Barbadian-born historian

Keith Albert Sandiford (born 1947) is a Barbadian-born historian. He has taught literature at Louisiana State University since 1986.

==Life and career==
Sandiford was born in Barbados and educated at Combermere School in Bridgetown. He received a BA from the Interamerican University of Puerto Rico, and an MA and a PhD from the University of Illinois at Urbana–Champaign. His PhD dissertation was titled "The Evolution of Racial and Political Consciousness in Three Black Writers of Eighteenth-Century England."

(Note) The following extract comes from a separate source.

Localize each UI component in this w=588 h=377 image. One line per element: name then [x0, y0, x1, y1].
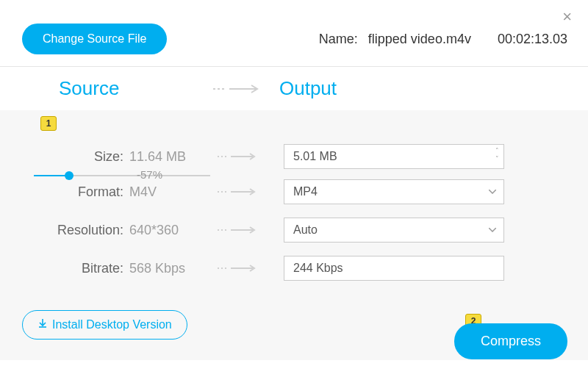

After graduating, Sandiford taught at Combermere School, at the University of the West Indies in Cave Hill, Barbados, and at Coppin State University in Baltimore. Since 1986 he has taught 18th-century British Literature and Afro-American Literature at Louisiana State University. His research and publication interests have focused primarily on literature and 18th-century Caribbean society, especially in regards to the sugar industry and slavery.

==Books==
- Measuring the Moment: Strategies of Protest in Eighteenth-Century Afro-English Writing (1988)
- The Cultural Politics of Sugar: Caribbean Slavery and Narratives of Colonialism (2000)
- Theorizing a Colonial Caribbean-Atlantic Imaginary: Sugar and Obeah (2011)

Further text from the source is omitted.